A inspiração para a pornografia gay masculina: o trabalho de Tom of Finland
19 de dezembro de 2014 às 19:47
(Traduzido e adaptado livremente por Lucas Vosch, do capítulo 4 do livro “Unpacking Queer Politics”, da Sheila Jeffreys)
A INSPIRAÇÃO PARA A PORNOGRAFIA GAY MASCULINA: O TRABALHO DE TOM OF FINLAND
O trabalho de Tom of Finland é tratado por muitas personalidades gays como a verdadeira bíblia das crenças de homens gays sobre sua sexualidade e identidade. Como afirma o seu biógrafo artístico, Micha Ramakers, ele se tornou “o mais reconhecido e amplamente apreciado produtor de material erótico gay da segunda metade do século XX. Ele ofereceu prazer imensurável a gerações de homens gays e, além disso, algo que parecia inalcançável para muitos deles: ferramentas para uma identidade afirmativa” (Ramakers 2000: p.

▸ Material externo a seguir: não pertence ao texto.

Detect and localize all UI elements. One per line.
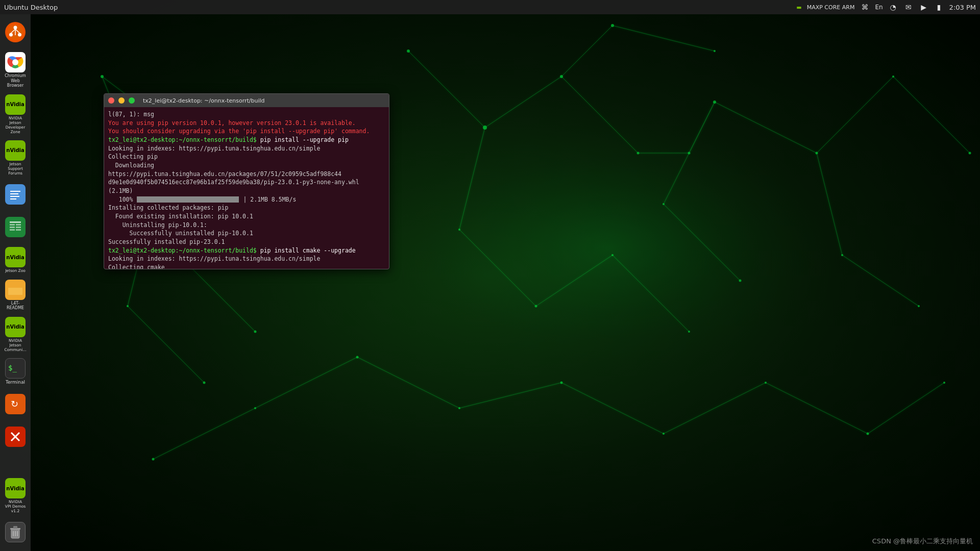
- taskbar: Ubuntu Desktop ▬ MAXP CORE ARM ⌘ En ◔ ✉ …: [0, 0, 980, 14]
- term-line-2: You are using pip version 10.0.1, howeve…: [108, 119, 385, 128]
- wifi-icon[interactable]: ⌘: [860, 2, 870, 12]
- nvidia-core-label: MAXP CORE ARM: [807, 4, 855, 11]
- terminal-label: Terminal: [6, 380, 25, 385]
- term-line-1: l(87, 1): msg: [108, 110, 385, 119]
- terminal-body[interactable]: l(87, 1): msg You are using pip version …: [104, 107, 389, 269]
- sidebar-item-trash[interactable]: [1, 517, 30, 548]
- term-line-11: Uninstalling pip-10.0.1:: [108, 221, 385, 230]
- terminal-title: tx2_lei@tx2-desktop: ~/onnx-tensorrt/bui…: [143, 97, 265, 104]
- chromium-label: ChromiumWeb Browser: [2, 73, 29, 88]
- desktop-background: [0, 0, 980, 551]
- term-line-15: Looking in indexes: https://pypi.tuna.ts…: [108, 255, 385, 263]
- svg-rect-84: [10, 198, 16, 199]
- jetson-zoo-label: Jetson Zoo: [5, 268, 26, 273]
- window-close-button[interactable]: [108, 97, 114, 104]
- term-line-6: Collecting pip: [108, 153, 385, 161]
- term-line-10: Found existing installation: pip 10.0.1: [108, 212, 385, 221]
- term-line-7: Downloading https://pypi.tuna.tsinghua.e…: [108, 161, 385, 178]
- vpi-demos-label: NVIDIAVPI Demosv1.2: [5, 499, 26, 513]
- svg-rect-92: [16, 229, 21, 231]
- term-line-8: d9e1e0d940f5b074516ecc87e96b1af25f59de9b…: [108, 178, 385, 195]
- jetson-dev-icon: nVidia: [5, 94, 26, 115]
- sidebar-item-ubuntu[interactable]: [1, 17, 30, 48]
- sidebar-item-jetson-dev[interactable]: nVidia NVIDIAJetsonDeveloperZone: [1, 92, 30, 136]
- svg-rect-89: [10, 227, 15, 228]
- term-line-12: Successfully uninstalled pip-10.0.1: [108, 229, 385, 238]
- sidebar-item-spreadsheet[interactable]: [1, 212, 30, 243]
- mail-icon[interactable]: ✉: [903, 2, 914, 12]
- language-indicator[interactable]: En: [875, 4, 883, 11]
- svg-text:$_: $_: [8, 364, 17, 372]
- chromium-icon: [5, 52, 26, 72]
- svg-rect-86: [10, 221, 21, 223]
- nvidia-commu-icon: nVidia: [5, 317, 26, 337]
- term-line-4: tx2_lei@tx2-desktop:~/onnx-tensorrt/buil…: [108, 136, 385, 144]
- term-line-16: Collecting cmake: [108, 263, 385, 269]
- taskbar-title: Ubuntu Desktop: [4, 4, 58, 11]
- svg-rect-102: [13, 526, 17, 529]
- term-line-9: Installing collected packages: pip: [108, 204, 385, 212]
- svg-rect-81: [10, 191, 20, 192]
- sidebar-dock: ChromiumWeb Browser nVidia NVIDIAJetsonD…: [0, 14, 31, 551]
- x-icon: [5, 427, 26, 447]
- window-maximize-button[interactable]: [129, 97, 135, 104]
- vpi-demos-icon: nVidia: [5, 478, 26, 498]
- taskbar-right: ▬ MAXP CORE ARM ⌘ En ◔ ✉ ▶ ▮ 2:03 PM: [796, 2, 976, 12]
- term-progress-1: 100% | 2.1MB 8.5MB/s: [108, 195, 385, 204]
- nvidia-tray-label: ▬: [796, 4, 801, 11]
- system-clock: 2:03 PM: [949, 4, 976, 11]
- terminal-icon: $_: [5, 358, 26, 379]
- terminal-window[interactable]: tx2_lei@tx2-desktop: ~/onnx-tensorrt/bui…: [104, 93, 389, 269]
- sidebar-item-jetson-zoo[interactable]: nVidia Jetson Zoo: [1, 245, 30, 276]
- updater-icon: ↻: [5, 394, 26, 414]
- term-line-13: Successfully installed pip-23.0.1: [108, 238, 385, 246]
- window-minimize-button[interactable]: [118, 97, 125, 104]
- svg-rect-90: [16, 227, 21, 228]
- svg-rect-87: [10, 224, 15, 226]
- term-line-5: Looking in indexes: https://pypi.tuna.ts…: [108, 144, 385, 153]
- jetson-zoo-icon: nVidia: [5, 247, 26, 267]
- sidebar-item-updater[interactable]: ↻: [1, 389, 30, 420]
- sidebar-item-chromium[interactable]: ChromiumWeb Browser: [1, 50, 30, 90]
- sidebar-item-terminal[interactable]: $_ Terminal: [1, 356, 30, 387]
- bluetooth-icon[interactable]: ◔: [888, 2, 898, 12]
- battery-icon[interactable]: ▮: [934, 2, 944, 12]
- sidebar-item-vpi-demos[interactable]: nVidia NVIDIAVPI Demosv1.2: [1, 476, 30, 515]
- svg-rect-72: [0, 0, 980, 551]
- sidebar-item-nvidia-commu[interactable]: nVidia NVIDIAJetsonCommuni...: [1, 315, 30, 354]
- ubuntu-logo-icon: [5, 22, 26, 42]
- svg-text:↻: ↻: [11, 398, 18, 409]
- support-icon: nVidia: [5, 140, 26, 161]
- l4t-label: L4T-README: [7, 301, 24, 311]
- svg-point-76: [9, 33, 13, 37]
- svg-rect-82: [10, 193, 18, 194]
- svg-rect-91: [10, 229, 15, 231]
- volume-icon[interactable]: ▶: [919, 2, 929, 12]
- taskbar-left: Ubuntu Desktop: [4, 4, 58, 11]
- jetson-dev-label: NVIDIAJetsonDeveloperZone: [6, 116, 26, 134]
- sidebar-item-support[interactable]: nVidia JetsonSupportForums: [1, 138, 30, 178]
- spreadsheet-icon: [5, 217, 26, 237]
- nvidia-commu-label: NVIDIAJetsonCommuni...: [4, 338, 26, 352]
- sidebar-item-close-app[interactable]: [1, 422, 30, 453]
- l4t-folder-icon: [5, 280, 26, 300]
- sidebar-item-notes[interactable]: [1, 180, 30, 210]
- term-line-3: You should consider upgrading via the 'p…: [108, 127, 385, 136]
- svg-point-75: [18, 33, 21, 37]
- svg-point-79: [12, 59, 18, 65]
- terminal-titlebar: tx2_lei@tx2-desktop: ~/onnx-tensorrt/bui…: [104, 94, 389, 107]
- svg-point-74: [14, 26, 17, 30]
- trash-icon: [5, 522, 26, 542]
- svg-rect-88: [16, 224, 21, 226]
- sidebar-item-l4t[interactable]: L4T-README: [1, 278, 30, 313]
- desktop: Ubuntu Desktop ▬ MAXP CORE ARM ⌘ En ◔ ✉ …: [0, 0, 980, 551]
- support-label: JetsonSupportForums: [8, 162, 23, 176]
- notes-icon: [5, 184, 26, 205]
- term-line-14: tx2_lei@tx2-desktop:~/onnx-tensorrt/buil…: [108, 246, 385, 255]
- svg-rect-83: [10, 196, 19, 197]
- watermark-text: CSDN @鲁棒最小二乘支持向量机: [872, 537, 973, 546]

Ix). Ramakers argumenta que artistas gays lendários como Andy Warhol, David Hockney e Robert Mapplethorpe “não escondiam sua admiração por ele, e o último colecionava e promovia o trabalho do pornógrafo finlandês” (p. x). “Para muitos homens gays”, ele diz, “o trabalho de Tom of Finland empenhou um papel importante na criação de uma identidade” (p. xi).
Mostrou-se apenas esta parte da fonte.